──────── EXERCISE INPUTS
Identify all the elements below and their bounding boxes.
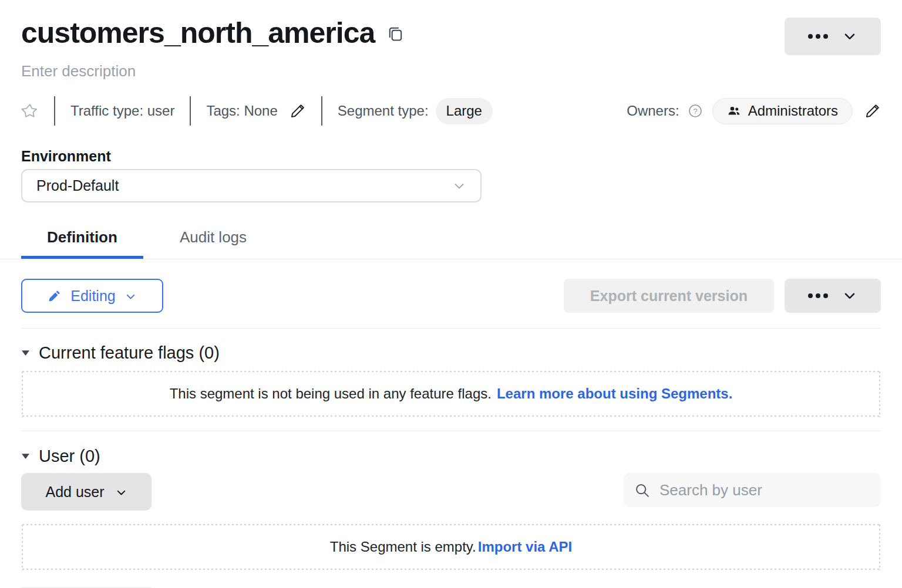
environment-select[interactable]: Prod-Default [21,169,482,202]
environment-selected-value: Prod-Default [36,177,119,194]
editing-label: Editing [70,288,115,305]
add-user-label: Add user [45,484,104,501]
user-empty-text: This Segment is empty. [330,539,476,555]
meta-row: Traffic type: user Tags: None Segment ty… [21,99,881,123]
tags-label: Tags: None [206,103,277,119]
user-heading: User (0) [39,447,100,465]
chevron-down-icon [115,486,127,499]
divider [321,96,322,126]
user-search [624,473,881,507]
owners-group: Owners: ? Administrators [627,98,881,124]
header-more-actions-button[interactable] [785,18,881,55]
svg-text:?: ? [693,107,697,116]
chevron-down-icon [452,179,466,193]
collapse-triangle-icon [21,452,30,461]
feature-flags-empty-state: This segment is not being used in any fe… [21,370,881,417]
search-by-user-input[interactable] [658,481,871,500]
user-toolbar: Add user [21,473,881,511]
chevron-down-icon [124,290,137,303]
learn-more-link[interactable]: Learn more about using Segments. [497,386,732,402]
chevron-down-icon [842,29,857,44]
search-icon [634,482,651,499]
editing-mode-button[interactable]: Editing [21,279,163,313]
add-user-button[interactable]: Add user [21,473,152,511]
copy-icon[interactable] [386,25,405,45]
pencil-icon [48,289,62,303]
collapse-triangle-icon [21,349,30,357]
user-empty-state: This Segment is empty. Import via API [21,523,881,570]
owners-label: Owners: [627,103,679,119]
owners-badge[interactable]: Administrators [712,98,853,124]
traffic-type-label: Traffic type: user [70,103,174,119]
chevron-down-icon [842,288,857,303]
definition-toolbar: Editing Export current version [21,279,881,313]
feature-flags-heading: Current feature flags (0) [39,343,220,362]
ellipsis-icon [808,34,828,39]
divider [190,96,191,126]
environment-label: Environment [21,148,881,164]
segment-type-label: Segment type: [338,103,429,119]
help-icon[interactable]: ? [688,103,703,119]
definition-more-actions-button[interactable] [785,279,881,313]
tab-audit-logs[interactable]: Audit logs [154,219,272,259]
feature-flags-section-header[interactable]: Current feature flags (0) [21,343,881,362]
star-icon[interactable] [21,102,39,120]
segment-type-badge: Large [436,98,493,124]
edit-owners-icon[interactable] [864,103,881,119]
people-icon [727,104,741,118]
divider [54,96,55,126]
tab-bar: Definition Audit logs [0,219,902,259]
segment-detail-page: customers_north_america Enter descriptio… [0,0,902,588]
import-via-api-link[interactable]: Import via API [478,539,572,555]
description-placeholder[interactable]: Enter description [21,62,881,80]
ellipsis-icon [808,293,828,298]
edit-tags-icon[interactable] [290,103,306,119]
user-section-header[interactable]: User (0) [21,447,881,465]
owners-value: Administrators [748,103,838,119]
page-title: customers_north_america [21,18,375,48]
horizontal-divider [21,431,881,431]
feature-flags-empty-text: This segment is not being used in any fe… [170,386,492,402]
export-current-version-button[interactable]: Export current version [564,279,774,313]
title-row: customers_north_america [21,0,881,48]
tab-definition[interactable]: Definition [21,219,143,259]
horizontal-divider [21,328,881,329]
────────────────
> [PROBLEM TO SOLVE]:
From the first line to the last, set down the records above exactly and skip the pictures.

> [RESULT OF THIS EXERCISE]:
Identify all the elements below and their bounding boxes.
environment-select[interactable]: Prod-Default [21,169,482,202]
environment-selected-value: Prod-Default [36,177,119,194]
editing-label: Editing [70,288,115,305]
add-user-label: Add user [45,484,104,501]
user-empty-text: This Segment is empty. [330,539,476,555]
meta-row: Traffic type: user Tags: None Segment ty… [21,99,881,123]
tags-label: Tags: None [206,103,277,119]
user-heading: User (0) [39,447,100,465]
chevron-down-icon [115,486,127,499]
divider [321,96,322,126]
user-search [624,473,881,507]
owners-group: Owners: ? Administrators [627,98,881,124]
header-more-actions-button[interactable] [785,18,881,55]
svg-text:?: ? [693,107,697,116]
chevron-down-icon [452,179,466,193]
collapse-triangle-icon [21,452,30,461]
feature-flags-empty-state: This segment is not being used in any fe… [21,370,881,417]
search-by-user-input[interactable] [658,481,871,500]
user-toolbar: Add user [21,473,881,511]
chevron-down-icon [124,290,137,303]
learn-more-link[interactable]: Learn more about using Segments. [497,386,732,402]
chevron-down-icon [842,29,857,44]
search-icon [634,482,651,499]
editing-mode-button[interactable]: Editing [21,279,163,313]
add-user-button[interactable]: Add user [21,473,152,511]
copy-icon[interactable] [386,25,405,45]
pencil-icon [48,289,62,303]
collapse-triangle-icon [21,349,30,357]
user-empty-state: This Segment is empty. Import via API [21,523,881,570]
owners-label: Owners: [627,103,679,119]
owners-badge[interactable]: Administrators [712,98,853,124]
traffic-type-label: Traffic type: user [70,103,174,119]
chevron-down-icon [842,288,857,303]
definition-toolbar: Editing Export current version [21,279,881,313]
feature-flags-heading: Current feature flags (0) [39,343,220,362]
ellipsis-icon [808,34,828,39]
divider [190,96,191,126]
environment-label: Environment [21,148,881,164]
segment-type-label: Segment type: [338,103,429,119]
help-icon[interactable]: ? [688,103,703,119]
definition-more-actions-button[interactable] [785,279,881,313]
tab-audit-logs[interactable]: Audit logs [154,219,272,259]
feature-flags-section-header[interactable]: Current feature flags (0) [21,343,881,362]
star-icon[interactable] [21,102,39,120]
segment-type-badge: Large [436,98,493,124]
edit-owners-icon[interactable] [864,103,881,119]
people-icon [727,104,741,118]
divider [54,96,55,126]
tab-bar: Definition Audit logs [0,219,902,259]
segment-detail-page: customers_north_america Enter descriptio… [0,0,902,588]
import-via-api-link[interactable]: Import via API [478,539,572,555]
description-placeholder[interactable]: Enter description [21,62,881,80]
ellipsis-icon [808,293,828,298]
edit-tags-icon[interactable] [290,103,306,119]
user-section-header[interactable]: User (0) [21,447,881,465]
owners-value: Administrators [748,103,838,119]
page-title: customers_north_america [21,18,375,48]
horizontal-divider [21,431,881,431]
feature-flags-empty-text: This segment is not being used in any fe… [170,386,492,402]
export-current-version-button[interactable]: Export current version [564,279,774,313]
title-row: customers_north_america [21,0,881,48]
tab-definition[interactable]: Definition [21,219,143,259]
horizontal-divider [21,328,881,329]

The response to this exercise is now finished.